Rise in Bank NPAs: Having a bank account is commonplace these days; from children to the elderly, virtually everyone holds at least one bank account. Whether that account is with a public sector bank or a private bank depends entirely on the consumer and their specific needs. However, do you know whether your bank is truly safe? If you don't, this report is bound to leave you shocked.

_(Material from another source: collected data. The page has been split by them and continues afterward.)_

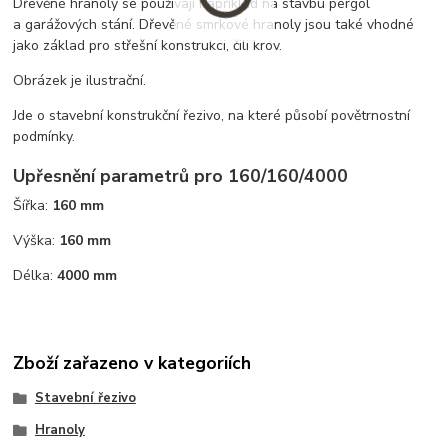
Dřevěné hranoly se používají například na stavbu pergol
a garážových stání. Dřevěné smrkové hranoly jsou také vhodné
jako základ pro střešní konstrukci, čili krov.
Obrázek je ilustrační.
Jde o stavební konstrukční řezivo, na které působí povětrnostní
podmínky.
Upřesnění parametrů pro 160/160/4000
Šířka:
160 mm
Výška:
160 mm
Délka:
4000 mm
Zboží zařazeno v kategoriích
Stavební řezivo
Hranoly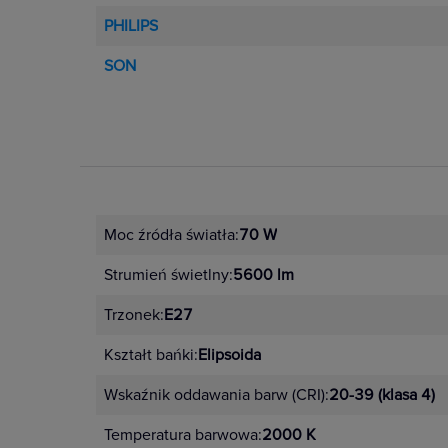
PHILIPS
SON
Moc źródła światła:
70 W
Strumień świetlny:
5600 lm
Trzonek:
E27
Kształt bańki:
Elipsoida
Wskaźnik oddawania barw (CRI):
20-39 (klasa 4)
Temperatura barwowa:
2000 K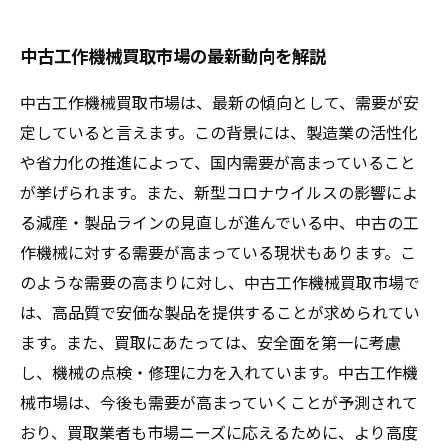
中古工作機械買取市場の最新動向を解説
中古工作機械買取市場は、最新の傾向として、需要が安
定していると言えます。この背景には、製造業の活性化
や省力化の推進によって、国内需要が高まっていること
が挙げられます。また、新型コロナウイルスの影響によ
る減産・製品ラインの見直しが進んでいる中、中古の工
作機械に対する需要が高まっている現状もあります。こ
のような需要の高まりに対し、中古工作機械買取市場で
は、高品質で安価な製品を提供することが求められてい
ます。また、買取にあたっては、安全面を第一に考慮
し、機械の点検・修理に力を入れています。中古工作機
械市場は、今後も需要が高まっていくことが予測されて
おり、買取業者も市場ニーズに応えるために、より高度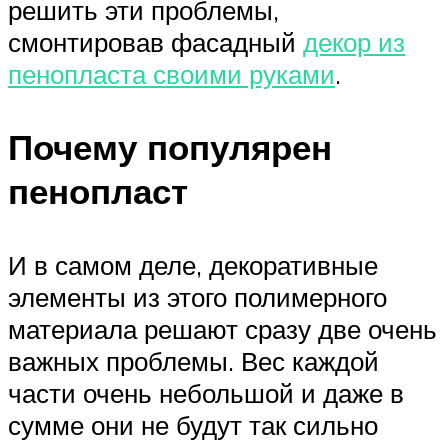
решить эти проблемы,
смонтировав фасадный
декор из
пенопласта своими руками
.
Почему популярен
пенопласт
И в самом деле, декоративные
элементы из этого полимерного
материала решают сразу две очень
важных проблемы. Вес каждой
части очень небольшой и даже в
сумме они не будут так сильно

Private Banks Hit Hard by 'Bad Loans'
According to a report by the rating agency ICRA (Investment Information and Credit Rating Agency of India Limited), the rate at which 'bad loans' (NPAs) are rising in private banks is significantly higher than in public sector banks. In FY27 (Financial Year 2027), fresh bad loans in private banks are projected to reach approximately 2.0%, up from 1.8% in FY26. In contrast, this figure is estimated to remain around 1.2% for public sector banks—an increase from 0.9% in FY26. In other words, public sector banks appear to be safer than private banks.
What Are 'Bad Loans'?
For those who are unaware, 'bad loans' are also referred to as NPAs (Non-Performing Assets). These are loans where a bank extends credit to a consumer but is subsequently unable to recover the funds. After issuing a loan, the bank establishes a fixed installment schedule that the consumer is required to pay every month. However, when a consumer becomes unable to repay these installments, the loan falls into the category of a 'bad loan.' Typically, the customer is given a grace period of 90 days (three months) before this classification takes effect.
Private Banks Offer Unsecured Loans
It is worth noting that private banks frequently offer unsecured loans (loans without collateral) as well as loans to MSMEs (Micro, Small, and Medium Enterprises). Consequently, the risk of these loans turning into 'bad loans' is significantly higher. The risk of default is particularly high when these loans are extended to small business owners or granted as personal loans. If a business collapses—or even faces the slightest setback—the borrower is unable to repay the loan.